* Exercise brief: Restate word for word the opening line of the data below and every line after it until the line with "lebih antusias dalam mempelajarinya.", that line too, but not the pictures.

Dataset items:
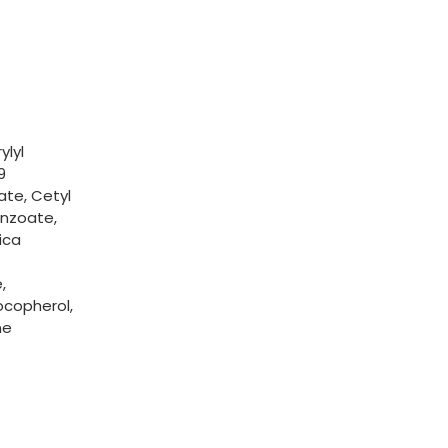
ylyl
9
ate, Cetyl
enzoate,
ica
,
ocopherol,
ne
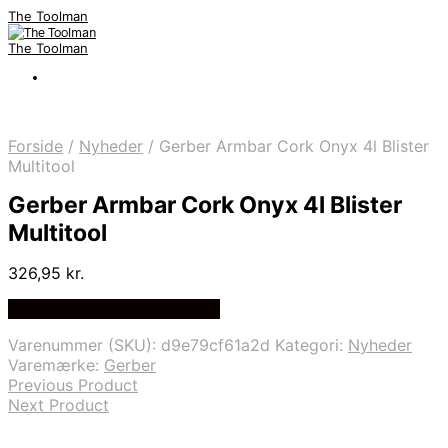
The Toolman
The Toolman
Forside
/
Nyheder
/
Gerber Armbar Cork Onyx 4l Blister
Multitool
Gerber Armbar Cork Onyx 4l Blister
Multitool
326,95
kr.
Bedste pris hos Multitool.dk
Varenummer (SKU):
d9e79cf61a2d
Kategori:
Nyheder
Varemærke:
Gerber
Previous Product
Next Product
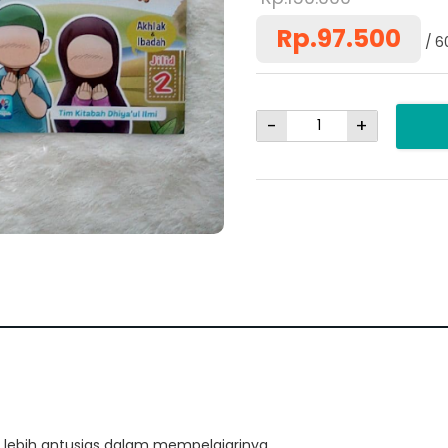
Rp.97.500
6
-
+
 lebih antusias dalam mempelajarinya.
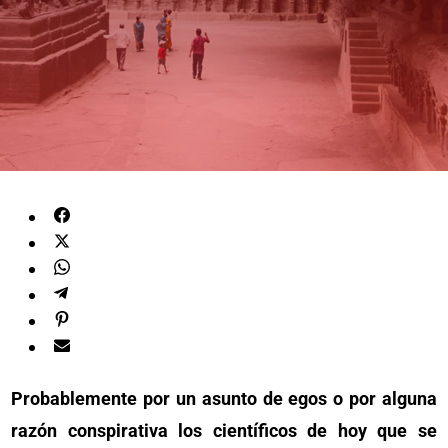
Probablemente por un asunto de egos o por alguna
razón conspirativa los científicos de hoy que se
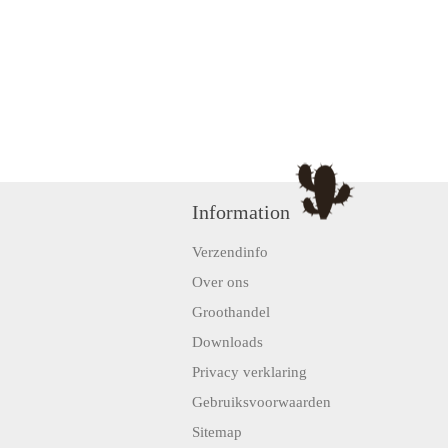
Information
Verzendinfo
Over ons
Groothandel
Downloads
Privacy verklaring
Gebruiksvoorwaarden
Sitemap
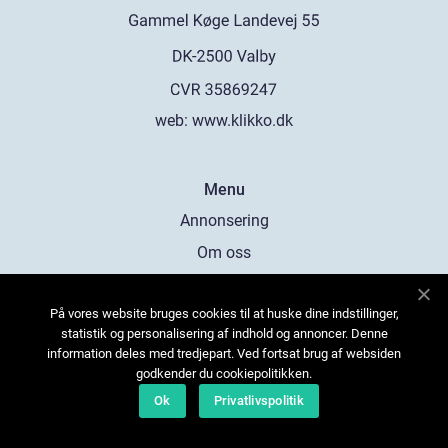
web:
www.klikko.dk
Menu
Annonsering
Om oss
Cookies
På vores website bruges cookies til at huske dine indstillinger,
Kontakta oss
statistik og personalisering af indhold og annoncer. Denne
Sitemap
information deles med tredjepart. Ved fortsat brug af websiden
godkender du cookiepolitikken.
Ok
Privatlivspolitik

* Completed task:
ylyl
9
ate, Cetyl
enzoate,
ica
,
ocopherol,
ne
The Toolman
The Toolman
Forside
/
Nyheder
/
Gerber Armbar Cork Onyx 4l Blister
Multitool
Gerber Armbar Cork Onyx 4l Blister
Multitool
326,95
kr.
Bedste pris hos Multitool.dk
Varenummer (SKU):
d9e79cf61a2d
Kategori:
Nyheder
Varemærke:
Gerber
Previous Product
Next Product
Rp.97.500
6
-
+
 lebih antusias dalam mempelajarinya.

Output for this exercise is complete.